E/gamma Energy Regression Trainer

This is the E/gamma Energy Regression Trainer used for RunII

It is https://github.com/cms-egamma/RegressionTrainer & https://github.com/cms-egamma/HiggsAnalysis ported to a common build system. It links against CMSSW but is otherwise standalone and is not built as part of CMSSW.

It is very much a legacy tool and E/gamma wishes to move away from it as quickly as possible. So you have been warned.

setup instructions

First setup a CMSSW environment. We only link against this so we only need the CMSSW environment variables setup. Any version >=CMSSW_9_4_1 should work.

Then clone this repo into a location of your chosing. It does not have to be under $(CMSSW_BASE)/src, in fact it is better that it is not.

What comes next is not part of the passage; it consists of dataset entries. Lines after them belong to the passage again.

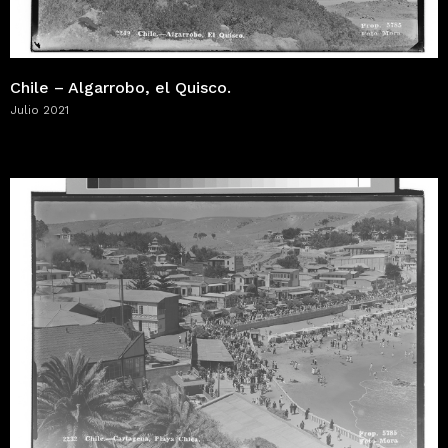
Chile – Algarrobo, el Quisco.
Julio 2021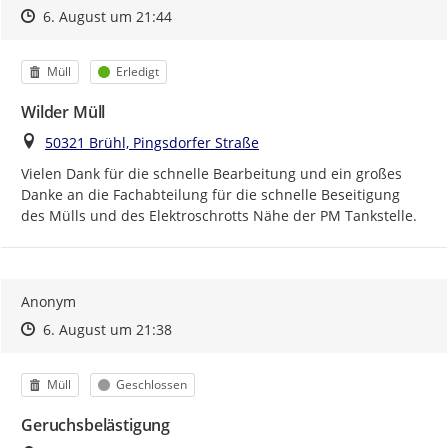
Zeitpunkt des Erstellens
Zeitpunkt des Erstellens
Zur Äußerung
6. August um 21:44
Kategorie
Status
Müll
Erledigt
Wilder Müll
Ort
50321 Brühl, Pingsdorfer Straße
Vielen Dank für die schnelle Bearbeitung und ein großes 
Danke an die Fachabteilung für die schnelle Beseitigung 
des Mülls und des Elektroschrotts Nähe der PM Tankstelle.
Anonym
Zeitpunkt des Erstellens
Zeitpunkt des Erstellens
Zur Äußerung
6. August um 21:38
Kategorie
Status
Müll
Geschlossen
Geruchsbelästigung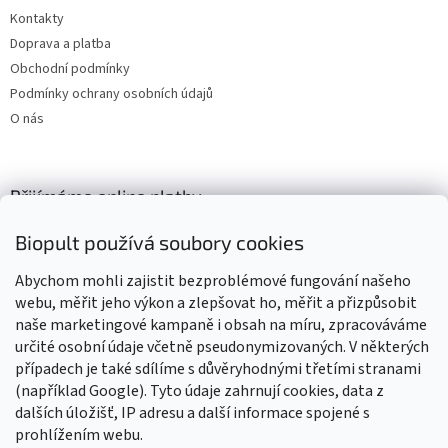
Kontakty
Doprava a platba
Obchodní podmínky
Podmínky ochrany osobních údajů
O nás
Přijímáme online platby
Biopult používá soubory cookies
Abychom mohli zajistit bezproblémové fungování našeho
webu, měřit jeho výkon a zlepšovat ho, měřit a přizpůsobit
naše marketingové kampaně i obsah na míru, zpracováváme
Výrobky označené BIO jsou certifikované kontrolní organizací CZ-
BIO-003
určité osobní údaje včetně pseudonymizovaných. V některých
případech je také sdílíme s důvěryhodnými třetími stranami
(například Google). Tyto údaje zahrnují cookies, data z
dalších úložišť, IP adresu a další informace spojené s
prohlížením webu.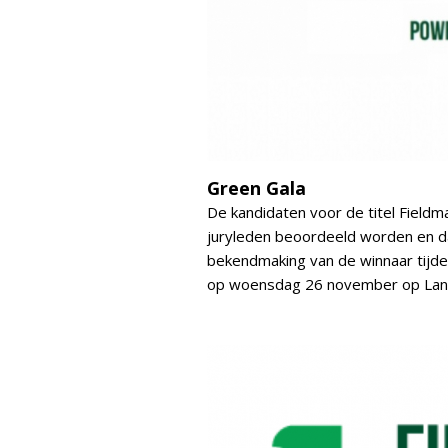
Green Gala
De kandidaten voor de titel Fieldm
juryleden beoordeeld worden en dan
bekendmaking van de winnaar tijde
op woensdag 26 november op Land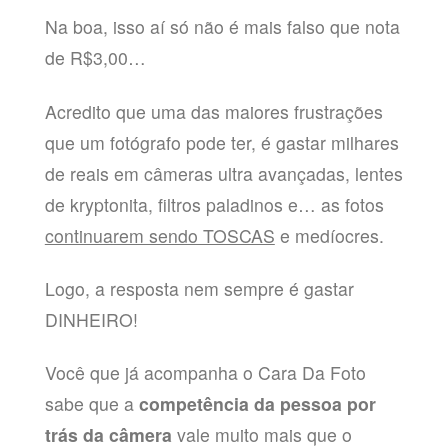
Na boa, isso aí só não é mais falso que nota
de R$3,00…
Acredito que uma das maiores frustrações
que um fotógrafo pode ter, é gastar milhares
de reais em câmeras ultra avançadas, lentes
de kryptonita, filtros paladinos e… as fotos
continuarem sendo TOSCAS
e medíocres.
Logo, a resposta nem sempre é gastar
DINHEIRO!
Você que já acompanha o Cara Da Foto
sabe que a
competência da pessoa por
trás da câmera
vale muito mais que o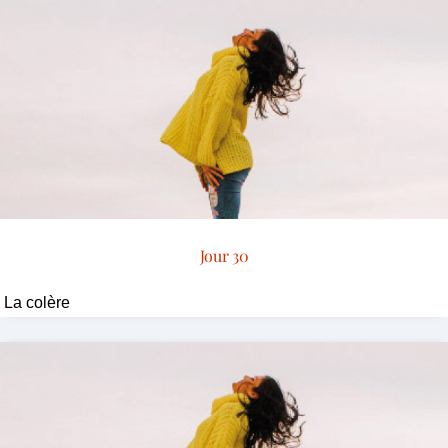
Jour 30
La colère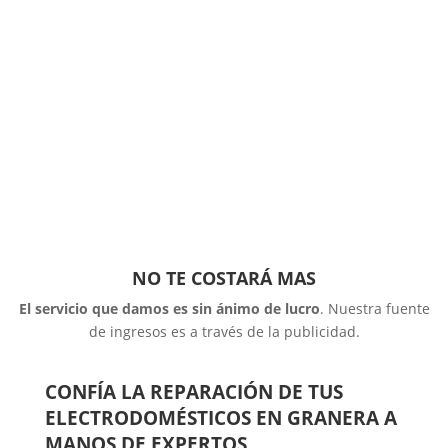
NO TE COSTARÁ MAS
El servicio que damos es sin ánimo de lucro
. Nuestra fuente
de ingresos es a través de la publicidad.
CONFÍA LA REPARACIÓN DE TUS
ELECTRODOMÉSTICOS EN GRANERA A
MANOS DE EXPERTOS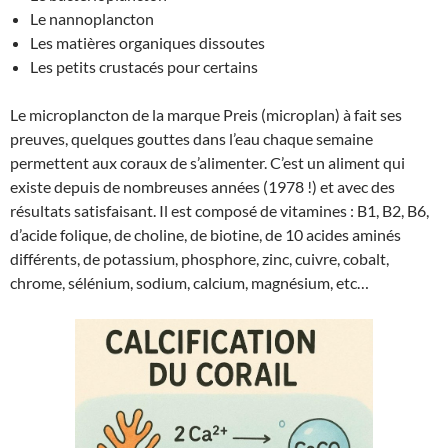
Le nannoplancton
Les matières organiques dissoutes
Les petits crustacés pour certains
Le microplancton de la marque Preis (microplan) à fait ses
preuves, quelques gouttes dans l’eau chaque semaine
permettent aux coraux de s’alimenter. C’est un aliment qui
existe depuis de nombreuses années (1978 !) et avec des
résultats satisfaisant. Il est composé de vitamines : B1, B2, B6,
d’acide folique, de choline, de biotine, de 10 acides aminés
différents, de potassium, phosphore, zinc, cuivre, cobalt,
chrome, sélénium, sodium, calcium, magnésium, etc…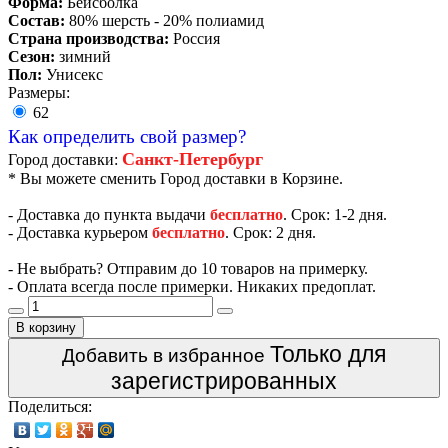
Форма:
Бейсболка
Состав:
80% шерсть - 20% полиамид
Страна производства:
Россия
Сезон:
зимний
Пол:
Унисекс
Размеры:
62
Как определить свой размер?
Санкт-Петербург
Город доставки:
* Вы можете сменить Город доставки в Корзине.
- Доставка до пункта выдачи
бесплатно
. Срок: 1-2 дня.
- Доставка курьером
бесплатно
. Срок: 2 дня.
- Не выбрать? Отправим до 10 товаров на примерку.
- Оплата всегда после примерки. Никаких предоплат.
В корзину
Только для
Добавить в избранное
зарегистрированных
Поделиться: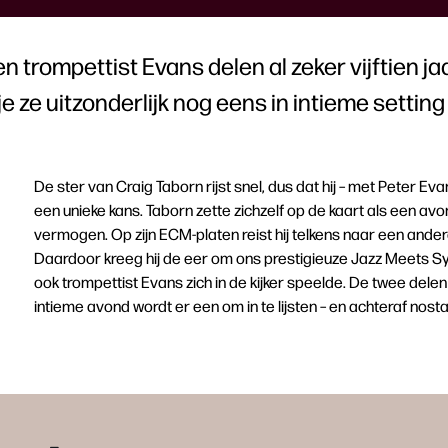
n trompettist Evans delen al zeker vijftien j
e ze uitzonderlijk nog eens in intieme setting 
De ster van Craig Taborn rijst snel, dus dat hij – met Peter Evans
een unieke kans. Taborn zette zichzelf op de kaart als een av
vermogen. Op zijn ECM-platen reist hij telkens naar een andere w
Daardoor kreeg hij de eer om ons prestigieuze Jazz Meets Sy
ook trompettist Evans zich in de kijker speelde. De twee delen
intieme avond wordt er een om in te lijsten – en achteraf nosta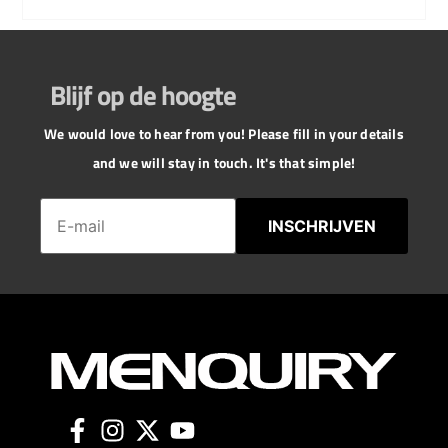
Blijf op de hoogte
We would love to hear from you! Please fill in your details
and we will stay in touch. It's that simple!
INSCHRIJVEN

git clone [email protected]:cms-egamma/EgRegresTrainerLegacy.git
cd EgRegresTrainerLegacy 
gmake RegressionTrainerExe -j 8
gmake RegressionApplierExe -j 8
export PATH=$PATH:./bin/$SCRAM_ARCH #add the binary location to path
export PYTHON27PATH = $PYTHON27PATH:python #adds the python sub dir to python path, this may be PYTHONPATH in some systems

running the regression training

The training of the regression is done via RegressionTrainerExe. The trainer is ntuple agnoistic and can run on any resonable input.
It is completely configured by a single config file which is now generated by a python script. The config file specifies:

regression target : mc.energy / energy to apply correction to
regression input variables (EB) : a list of variables seperated by ":" to take as input for the barrel
regression input variables (EE) : a list of variables seperated by ":" to take as input for the endcap
cuts to be applied to events to enter the training
cut to determine if barrel
cut to determine if endcap
whether to run the barrel or endcap
input tree name
input files
name of the regression which determines the output
output directory
options : various hyperparameters
trainer: we always use GBRLikelihoodTrain now

Currently our workflow is run the regression seperately in barrel and endcap in two different jobs. We use a script to make this easier.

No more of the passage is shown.